The root cause of so many grievances and disastrous situations is injustice. If there was Justice, there wouldn’t be wars and the loss of life. If there was a fair distribution of resources, there wouldn’t be so many poor and homeless people. If there were equal opportunities, there wouldn’t be so much unemployment and so many illiterate people. If there was freedom and democracy, there wouldn’t be oppressed nations and so many refugees and political prisoners.

In his Sermon on the Mount, Jesus Christ expresses the essence of Justice in what has become known as the Golden Rule: “So in everything, do to others what you would have them do to you, for this sums up the Law and the Prophets” (Matthew 7:12). This Rule seems to be a very logical guideline for the ultimate solution for this turmoiled world, since it is an ethic of reciprocity in the scriptures of almost every religion.

Judaism: “What is hateful to you, do not to your fellow men. That is the entire Law; all the rest is commentary.” (The Talmud)

Islam: “No one of you is a believer until he desires for his brother that which he desires for himself.” (Hadith)

Buddhism: “Hurt not others with that which pains yourself.”


Hinduism: “This is the sum of duty: do naught to other which if done to thee would cause thee pain.” (The Mahabharata)

Zoroastrianism: “Whatever is disagreeable to yourself do not do unto others.” (Shayast-na-Shayast 13:29)

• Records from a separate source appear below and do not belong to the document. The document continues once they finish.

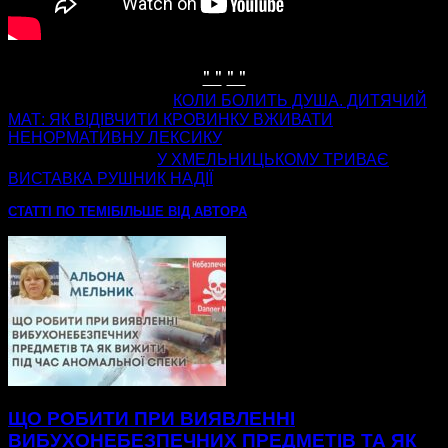
" "
" "
попередня стаття
КОЛИ БОЛИТЬ ДУША. ДИТЯЧИЙ
МАТ: ЯК ВІДІВЧИТИ КРОВИНКУ ВЖИВАТИ
НЕНОРМАТИВНУ ЛЕКСИКУ
наступна стаття
У ХМЕЛЬНИЦЬКОМУ ТРИВАЄ
ВИСТАВКА РУШНИК НАДІЇ
СТАТТІ ПО ТЕМІ
БІЛЬШЕ ВІД АВТОРА
ЩО РОБИТИ ПРИ ВИЯВЛЕННІ
ВИБУХОНЕБЕЗПЕЧНИХ ПРЕДМЕТІВ ТА ЯК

Baha’i: “And if thine eyes be turned towards justice, choose thou for thy neighbour that which though choosest for thyself.” (Epistle to the Son of the Wolf, 30)

With such a common principle of ethics it would be very appropriate — not only for the children, but for the world leaders — to use the Golden Rule as the slogan of their vision for the world. There is nothing more hurtful to the soul and dignity of a child, an adult or even a whole nation than the feeling of injustice. A simple injustice in a distribution of sweets among the siblings of one family can bring a big headache to the mother. Different grades for the same performance in a class can cause the teacher to lose her credibility. An extra bonus to one employee and not to the other for equal work and equal hours can end up with the employer in the court. But what is the mechanism to redress an injustice that falls upon a whole nation? For many years, and before the United Nations was established, fighting a war was the only mechanism availabe. Yet in many cases wars exacerbated the injustice.

In the case of Palestine, the war of 1948 that erupted as a result of the unjust partitioning of Palestine, ended up with the Palestinians losing more land to the Jewish state than was originally allocated for that state. And with the war of 1967 the rest of Palestine — the West Bank which includes East Jerusalem, and the Gaza Strip — fell under Israeli occupation. The injustice continues in spite of international law which prohibits the acquisition of land by force, and despite the United Nations resolutions 242 and 338 calling on Israel to withdraw from the Occupied Territories.

How ironic it was to hear Mr. Bush at the United Nations on September 12th emphasizing the role of the Security Council. “We created the United Nations Security Council so that, unlike the League of Nations, our deliberations would be more than talk, our resolutions would be more than wishes.” Then he goes on to pose the question, “Will the United Nations serve the purpose of its founding, or will it be irrelevant?” He should not have made the mistake of asking this question because in fact it is the U.S. administration that has made the United Nations irrelevant. It has hijacked its role; its has vetoed its resolutions; its deliberations have not been more than talk, and its resolutions remain empty wishes. Maybe it will help for Mr. Bush to remember the Golden Rule, which in simple language means that whatever is good for the administration, even as a superpower, should be good enough for the rest of the world.